Start of Block
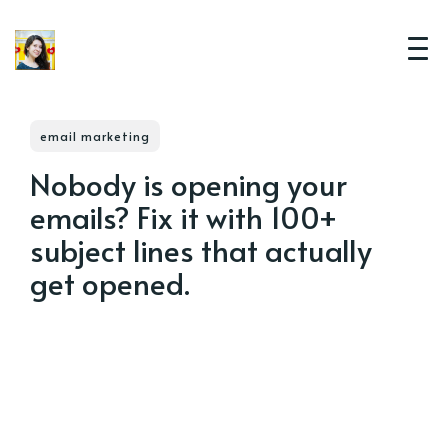
email marketing
Nobody is opening your
emails? Fix it with 100+
subject lines that actually
get opened.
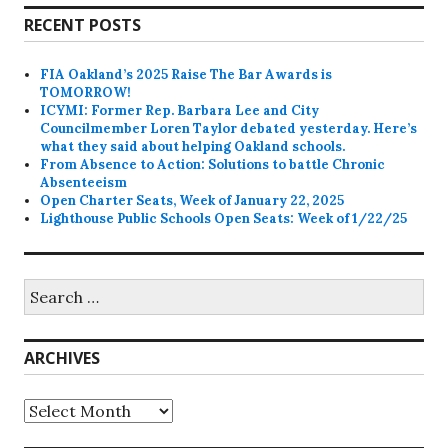
RECENT POSTS
FIA Oakland’s 2025 Raise The Bar Awards is
TOMORROW!
ICYMI: Former Rep. Barbara Lee and City
Councilmember Loren Taylor debated yesterday. Here’s
what they said about helping Oakland schools.
From Absence to Action: Solutions to battle Chronic
Absenteeism
Open Charter Seats, Week of January 22, 2025
Lighthouse Public Schools Open Seats: Week of 1/22/25
Search
for:
ARCHIVES
Archives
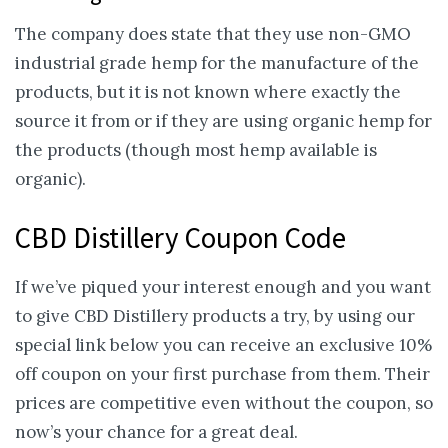
The company does state that they use non-GMO
industrial grade hemp for the manufacture of the
products, but it is not known where exactly the
source it from or if they are using organic hemp for
the products (though most hemp available is
organic).
CBD Distillery Coupon Code
If we’ve piqued your interest enough and you want
to give CBD Distillery products a try, by using our
special link below you can receive an exclusive 10%
off coupon on your first purchase from them. Their
prices are competitive even without the coupon, so
now’s your chance for a great deal.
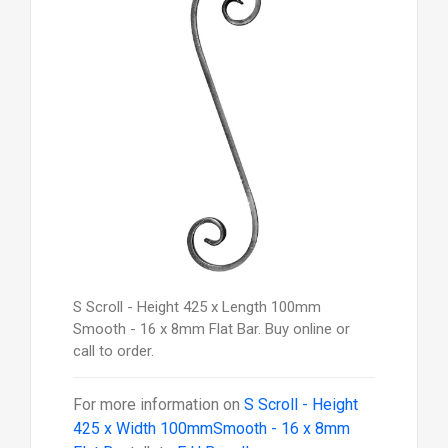
S Scroll - Height 425 x Length 100mm
Smooth - 16 x 8mm Flat Bar. Buy online or
call to order.
For more information on
S Scroll - Height
425 x Width 100mmSmooth - 16 x 8mm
End of Block
## How to complete this task
For this copy, leave pictures out and reproduce the lines from the one bearing "the products (though most hemp available is" through the final line of the listing above, both ends included.

## Exercise output
the products (though most hemp available is
organic).
CBD Distillery Coupon Code
If we’ve piqued your interest enough and you want
to give CBD Distillery products a try, by using our
special link below you can receive an exclusive 10%
off coupon on your first purchase from them. Their
prices are competitive even without the coupon, so
now’s your chance for a great deal.
S Scroll - Height 425 x Length 100mm
Smooth - 16 x 8mm Flat Bar. Buy online or
call to order.
For more information on
S Scroll - Height
425 x Width 100mmSmooth - 16 x 8mm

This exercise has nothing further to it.